The “virgin of Israel” is portrayed as having suffered a fall from which she cannot rise or recover. In her own land, she has been forsaken, and no one is there to raise her up. (5:2)

At Mount Sinai, the Israelites had been brought into a covenant relationship with YHWH, comparable to that of a wife to her husband. On the basis of this covenant, the people came under his husbandly care and protection. As a “virgin,” Israel is here depicted as not in this relationship and so without the protective care and concern of a husband. Unable to get up on her own upon having fallen, she is also without a husband to assist her to stand up. (5:2)

The word of the Lord YHWH (“Lord, Lord” [LXX]) indicated that the Israelites would be subjected to enemy invasions of their land. They would be unsuccessful in their efforts to halt enemy aggression. Of a 1,000 men leaving a city to engage the enemy, only 100 would survive. From the place 100 would go forth, only ten would be left as survivors to the “house” or the people of Israel. (5:3)

Even though the calamity to befall Israel is expressed in terms of certainty, the opportunity for the people to repent had not been cut off. Through his prophet, YHWH said to the house of Israel, “Seek me and live.” This seeking meant taking the essential action to become reconciled to God as his repentant people who were determined to conduct themselves in harmony with his commands. As a forgiven people who had abandoned their wayward course, they would “live” or be spared the judgment that would result in the devastation of their land and the loss of life for the majority. (5:4)

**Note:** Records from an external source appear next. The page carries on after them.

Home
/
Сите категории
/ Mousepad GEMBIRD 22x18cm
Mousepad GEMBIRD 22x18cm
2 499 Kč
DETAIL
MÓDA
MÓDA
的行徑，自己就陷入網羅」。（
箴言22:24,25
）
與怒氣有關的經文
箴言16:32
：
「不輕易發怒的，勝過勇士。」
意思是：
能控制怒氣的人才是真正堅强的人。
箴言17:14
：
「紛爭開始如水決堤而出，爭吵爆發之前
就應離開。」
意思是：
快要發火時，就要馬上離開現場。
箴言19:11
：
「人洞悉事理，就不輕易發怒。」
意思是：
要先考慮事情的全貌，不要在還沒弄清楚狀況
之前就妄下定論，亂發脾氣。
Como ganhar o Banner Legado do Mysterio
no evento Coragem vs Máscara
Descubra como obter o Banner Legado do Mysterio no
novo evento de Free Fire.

The Israelites were admonished not to seek Bethel (Baithel [LXX]), the center of idolatrous calf worship that Jeroboam (the first monarch of the ten-tribe kingdom of Israel) established to prevent his subjects from going to worship at the temple in Jerusalem. (1 Kings 12:26-33) For individuals to seek Bethel would have meant for them to go there for the purpose of securing divine aid and blessing by engaging in acts of worship, including the offering up of sacrifices. Although the golden calf at Bethel was an idol, Jeroboam represented it to his subjects as the God who had led the Israelites out of Egypt. (1 Kings 12:28) He thereby instituted a corrupt form of worshiping YHWH. Possibly, if influenced by Canaanite views about their deities, the Israelites regarded the calf as being the animal upon which YHWH stood representatively. (5:5)

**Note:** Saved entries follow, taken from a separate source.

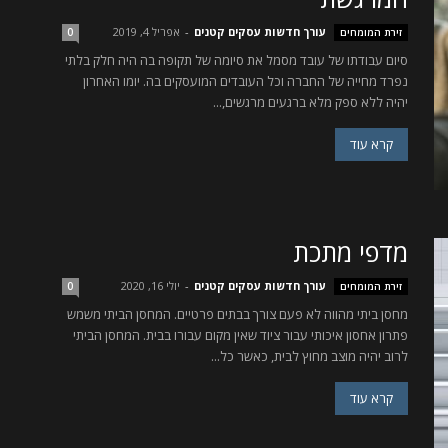
עורך חדשות עסקים קטנים
-
אפריל 4, 2019
זירת המומחים
0
סיום עבודתו של עובד מסמל את סיומה של תקופה בה היה חלק בלתי
נפרד מחייה של החברה וכל העובדים המועסקים בה. יומו האחרון
יהיה ללא ספק מלא ברגעים מרגשים,...
קרא עוד
מדפי מתכת
עורך חדשות עסקים קטנים
-
יולי 16, 2020
זירת המומחים
0
מחסן ביתי מהווה לא פעם צורך בבתים פרטיים. המחסן הביתי משמש
פתרון אחסון איכותי עבור ציוד שאין מקום עבורו בבית. המחסן הביתי
לרוב יהיה מוצב מחוץ לבית, כאשר כל...
קרא עוד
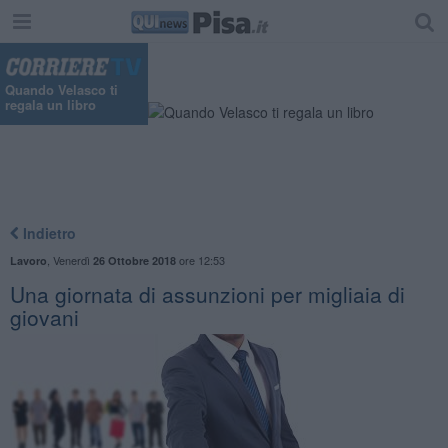
Quando Velasco ti
regala un libro
Indietro
,
Venerdì
ore 12:53
Lavoro
26 Ottobre 2018
Una giornata di assunzioni per migliaia di
giovani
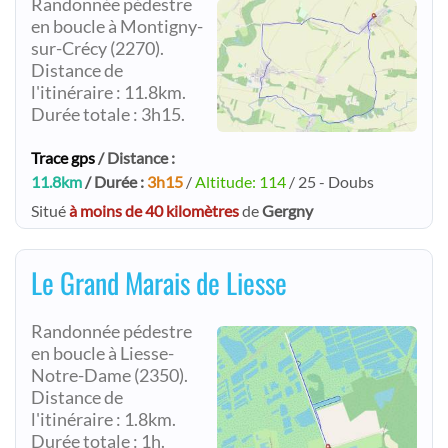
Randonnée pédestre
en boucle à Montigny-
sur-Crécy (2270).
Distance de
l'itinéraire : 11.8km.
Durée totale : 3h15.
Trace gps
/ Distance :
11.8km
/ Durée :
3h15
/
Altitude: 114
/ 25 - Doubs
Situé
à moins de 40 kilomètres
de
Gergny
Le Grand Marais de Liesse
Randonnée pédestre
en boucle à Liesse-
Notre-Dame (2350).
Distance de
l'itinéraire : 1.8km.
Durée totale : 1h.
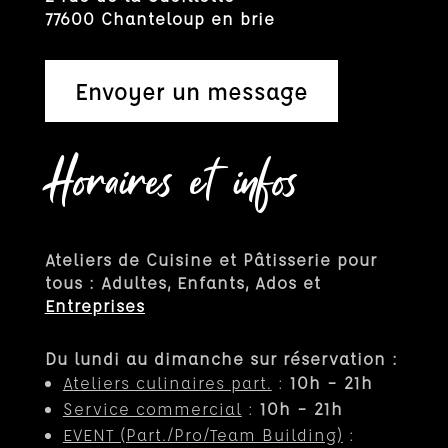
77600 Chanteloup en brie
Envoyer un message
Horaires et infos
Ateliers de Cuisine et Pâtisserie pour
tous : Adultes, Enfants, Ados et
Entreprises
Du lundi au dimanche sur réservation :
Ateliers culinaires part.
:
10h – 21h
Service commercial
:
10h – 21h
EVENT (Part.
/Pro/Team Building)
:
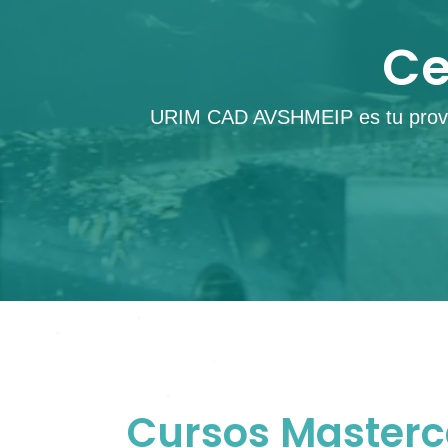
Ce
URIM CAD AVSHMEIP
es tu prov
Cursos Master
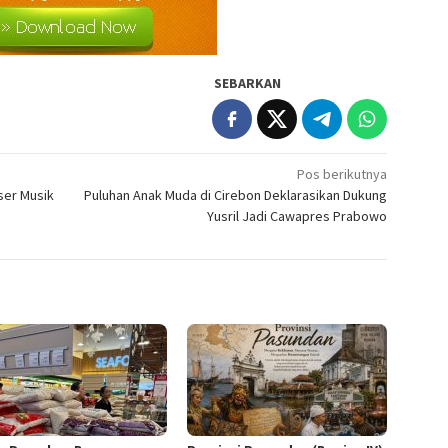
SEBARKAN
Pos berikutnya
ser Musik
Puluhan Anak Muda di Cirebon Deklarasikan Dukung
Yusril Jadi Cawapres Prabowo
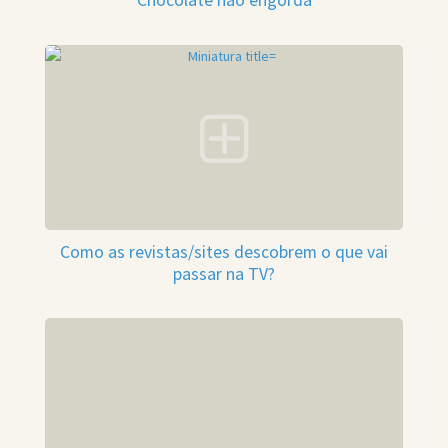
Chocolate não engorda
Como as revistas/sites descobrem o que vai
passar na TV?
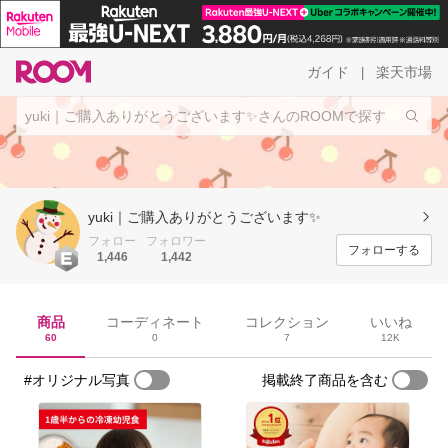
ガイド
楽天市場
|
yuki｜ご購入ありがとうございます✨
フォロー
フォロワー
フォローする
1,446
1,442
商品
コーディネート
コレクション
いいね
60
0
7
12K
#オリジナル写真
掲載終了商品を含む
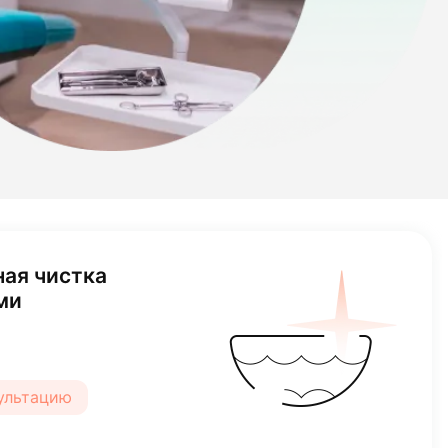
ая чистка
ми
сультацию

Not far from Bethel lay Gilgal (Galgala [LXX]), a place that also had become a site for idolatrous worship. The apparent reason the Israelites were not to enter this town was to stop engaging in the veneration of idols there. (5:5)

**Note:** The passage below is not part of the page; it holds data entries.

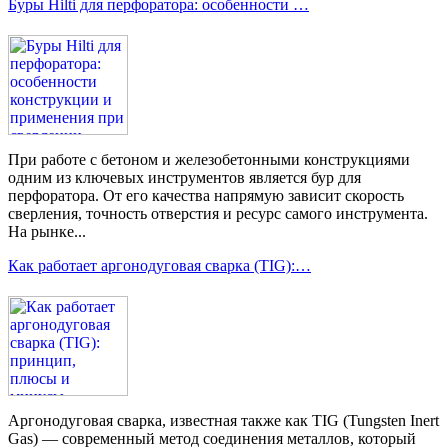
Буры Hilti для перфоратора: особенности …
При работе с бетоном и железобетонными конструкциями
одним из ключевых инструментов является бур для
перфоратора. От его качества напрямую зависит скорость
сверления, точность отверстия и ресурс самого инструмента.
На рынке...
Как работает аргонодуговая сварка (TIG):…
Аргонодуговая сварка, известная также как TIG (Tungsten Inert
Gas) — современный метод соединения металлов, который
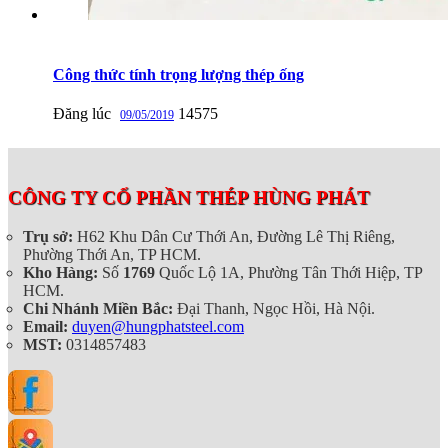
Công thức tính trọng lượng thép ống
Đăng lúc
14575
09/05/2019
CÔNG TY CỔ PHẦN THÉP HÙNG PHÁT
Trụ sở:
H62 Khu Dân Cư Thới An, Đường Lê Thị Riêng,
Phường Thới An, TP HCM.
Kho Hàng:
Số
1769
Quốc Lộ 1A, Phường Tân Thới Hiệp, TP
HCM.
Chi Nhánh Miền Bắc:
Đại Thanh, Ngọc Hồi, Hà Nội.
Email:
duyen@hungphatsteel.com
MST:
0314857483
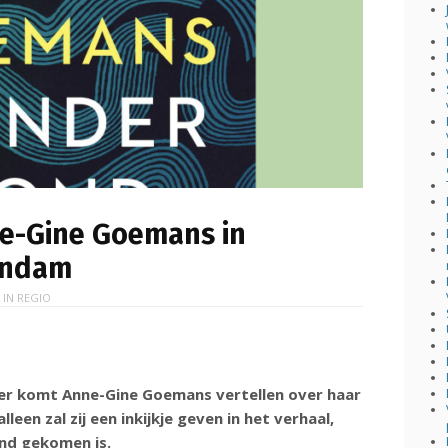
e-Gine Goemans in
rndam
 IN
REGIO
r komt Anne-Gine Goemans vertellen over haar
en zal zij een inkijkje geven in het verhaal,
and gekomen is.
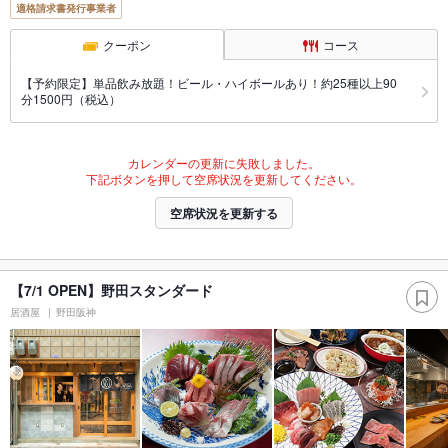
適格請求書発行事業者
クーポン
コース
【予約限定】単品飲み放題！ビール・ハイボールあり！約25種以上90
分1500円（税込）
カレンダーの更新に失敗しました。
下記ボタンを押して空席状況を更新してください。
空席状況を更新する
【7/1 OPEN】野田スタンダード
居酒屋
野田阪神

In the Septuagint, the Hebrew name “Beer-sheba” is rendered according to its meaning, “well of the oath.” This city in the southern part of the kingdom of Judah appears to have become a site where the Israelites participated in worship that YHWH disapproved. It does seem unusual, however, that the Israelites from the kingdom of Israel would undertake a journey to this distant location. Perhaps the reference to Beer-sheba serves to indicate that the people of the kingdom of Judah, like the Israelites in the northern kingdom, engaged in idolatrous practices. If this is the case, they are the ones who were instructed not to cross over to Beer-sheba. (5:5)

YHWH would express his judgment against Gilgal, allowing it to fall before enemy invaders. Gilgal, meaning the surviving inhabitants of the city, would go into exile. Military conquest would reduce Bethel to “nothingness.” According to the Septuagint rendering, Bethel (Baithel) “will be as not existing.” (5:5)

To escape the threatened calamity, the Israelites needed to seek YHWH (as already stated previously in verse 4), wanting to be reconciled to him as a repentant people. As persons forgiven of their sins, they would live and not perish. If they refused to abandon their corrupt practices, YHWH would break out like a destructive fire in the “house of Joseph.” Many of the people of the kingdom of Israel were descendants of Ephraim and Manasseh, and Ephraim was the dominant tribe in the realm. Accordingly, the designation “house of Joseph” represented all the people of the kingdom of Israel. The “fire” that YHWH would unleash against them would come through military conquest, leading to a devastation of the land and death for many. In this way, the “house of Joseph” would be devoured as by fire. (5:6)

As a center of idol worship, Bethel may here be singled out as the object of fire that no one would be able to extinguish. In the Septuagint, the name “Bethel,” meaning “house of God,” is translated as “house of Israel,” making it a parallel expression for “house of Joseph.” It is possible that the Hebrew text may be understood similarly. As YHWH’s people, the Israelites had become the “house” or household of God, the One to whom they had been unfaithful. Therefore, if they persisted in their waywardness, they would be devoured by a fire that no one could quench. (5:6)

The Israelites should have upheld a high standard of “judgment” or justice and conducted their affairs with exemplary uprightness. Instead, they had turned “judgment” to wormwood, a plant with a very bitter taste. Especially the lowly ones among them could not expect to have a just judgment rendered in a legal case. They remained at the mercy of cruel oppressors who commonly resorted to bribery. In their dealings, the Israelites generally cast “righteousness” to the ground, refusing to do what is right as if trampling upon uprightness like the ground underneath their feet. (5:7)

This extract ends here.